Bring healthy snacks to stash at your workplace: dried fruit, seeds and nuts, home-made energy bars, dark chocolate. It’s too easy to get lost in work and realize too late that you are famished and there’s no time to go out and get anything healthy (or your office is in the middle of nowhere and the only fair around is junk from a gas station). If you don’t have healthy snacks ready, you can easily fall into a trap of grabbing the sugar-laden ones from a convenience store nearby. Snack in moderation — even though these things are better for you, there is no need to overindulge. Keep these for emergency times only.
Bring healthy lunch and fresh snacks every day (and when you fail to plan, you will have your stashed ones to fall back onto): dinner leftovers and fresh fruit and veggies are the best.
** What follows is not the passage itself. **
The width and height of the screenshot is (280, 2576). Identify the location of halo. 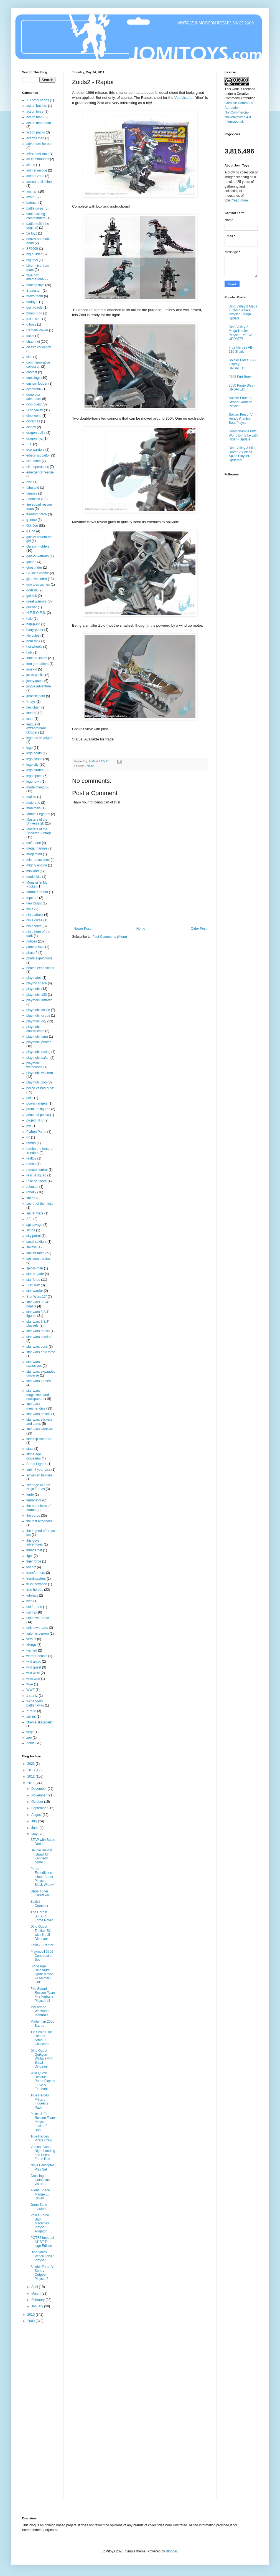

Bring cutlery if none is provided by your office, wash it after lunch and keep it at your desk. There are few things more frustrating than opening your home-made lunch and realizing you’ve forgotten the utensils.
Bring a water bottle with clean water — not all offices have clean tap water or a good water filter. In many places, bottled water is of worse quality than tap water, so save your money and don’t buy bottled water unless you are somewhere tap water is not safe for drinking.
Bring a mug you can keep at your desk and a few different teas you enjoy. It’s great to have a refreshing cup of green tea during a hot summer day, or a cup of hot black tea on a cold winter morning. Your mug will make the place feel more like home and can serve as a focus point when you need to shake off frustration and reset to a productive mindset.
Bring a box of tissues — it’s very handy to have for any spills, to use as a napkin, a wrapper, or a handkerchief.
Bring headphones if your work requires concentration. Headphones can serve as a reminder to people around you that you are “in the zone” and might not want to be interrupted. They will think twice before asking you a question directly, often opting out for email or instant messaging as a more gentle way to get your attention. In fact, some software companies make it a part of their code of conduct, to reduce interruption and increase productivity.
These are a few tips that I have found helpful. What are you favourite ways to make your workplace welcoming and make you want to spend time there?